If humanity wants to further explore the solar system and beyond, a new type of jet fuel is in order. Fortunately, for the first time in 30 years, researchers at the U.S. Department of Energy’s Oak Ridge National Laboratory (ORNL) were able to produce 50 grams of plutonium-238, a plutonium isotope intended to power deep space missions.
Radioisotope power systems convert heat generated by the natural radioactive decay of plutonium-238 into electricity. This technology has long been used to fuel the exploration of the solar system, including the Viking missions on Mars, the Voyager spacecraft, the Curiosity Mars Rover and the New Horizons spacecraft venturing past Pluto.(1)

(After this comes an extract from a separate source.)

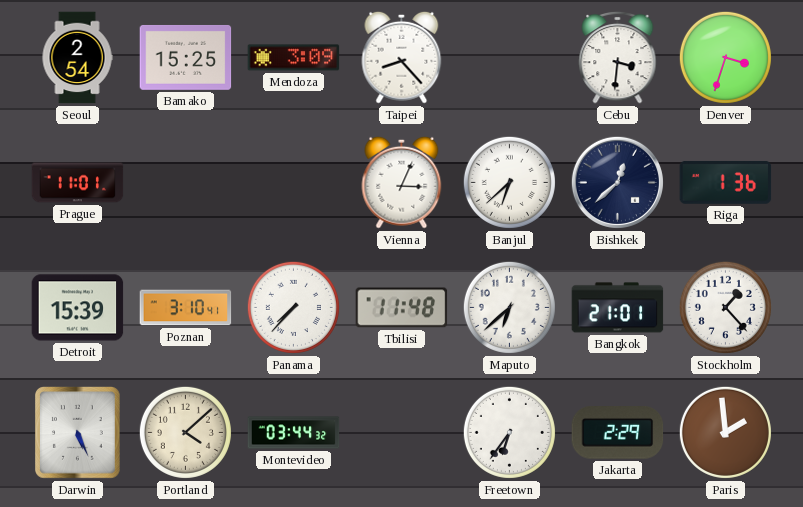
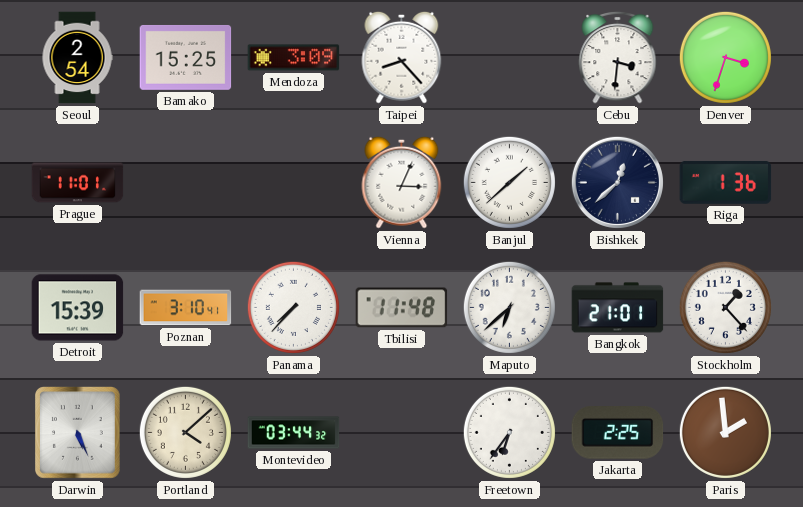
Banjul: 6:38 -> 1:38
Jakarta: 2:29 -> 2:25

“This significant achievement by our team mates at DOE signals a new renaissance in the exploration of our solar system,” noted John Grunsfeld, associate administrator for NASA’s Science Mission Directorate in Washington. “Radioisotope power systems are a key tool to power the next generation of planetary orbiters, landers and rovers in our quest to unravel the mysteries of the universe.”(1)
Fueling the next generation of radioisotope power systems
The production of plutonium, which comes two years after NASA started funding the project, is a milestone for engineers and technicians at ORNL. By demonstrating the key steps in fuel production, officials are assured that this technology will be able to power deep space missions in the coming decades. The Department of Energy (DOE) has successfully provided innocuous radioisotope power systems for NASA, Navy and Air Force missions for over 50 years.
“As we seek to expand our knowledge of the universe, the Department of Energy will help ensure that our spacecraft have the power supply necessary to go farther than ever before,” explained Franklin Orr, Undersecretary for Science and Energy at DOE. “We’re proud to work with NASA in this endeavor, and we look forward to our continued partnership.”(1)
The current radioisotope power system, which was also provided to NASA by the DOE, is dubbed the Multi-Mission Radioisotope Thermoelectric Generator (MMRTG). At its core is nuclear battery, which can supply approximately 110 watts of electrical power to a spacecraft and its scientific gadgets at the beginning of a mission.(1)
Parting company with conventional spacecraft
While the production of plutonium is a milestone in terms of space travel, the technology it powers will still be based on conventional spacecraft. If NASA really wants to venture beyond the solar system in a reasonable time, however, they will also have to venture past the known laws of physics.
One discovery that parts company with conventional spacecraft technology, like radioisotope power systems, is the reactionless EM drive developed by the Eagleworks Laboratory at the Johnson Space Center in Texas. In theory, the device could travel to Mars in as little as three weeks.(2)
Unlike conventional spacecraft, the EM drive is powered by the sun, rather than plutonium. It creates thrust by bouncing microwaves around in an enclosed chamber. The EM drive parts company from the known laws of physics, because it lacks a reaction as dictated by Newton’s third law of motion, which states that for every reaction, there is an equal and opposite reaction. The reactionless drive should be impossible, since the craft can perform an action (propulsion) without a corresponding reaction (ignition of fuel and expulsion of mass). And yet, the EM drive still seems to work.(2)
If the EM drive becomes fully functional, it will make space travel as seen in Star Wars a reality. Experts are currently testing to see if there indeed is a glitch in the EM drive, which makes it appear to violate Newton’s Laws of Motion. Meanwhile, the DOE’s Office of Nuclear Energy will continue to develop radioisotope power systems for future space missions.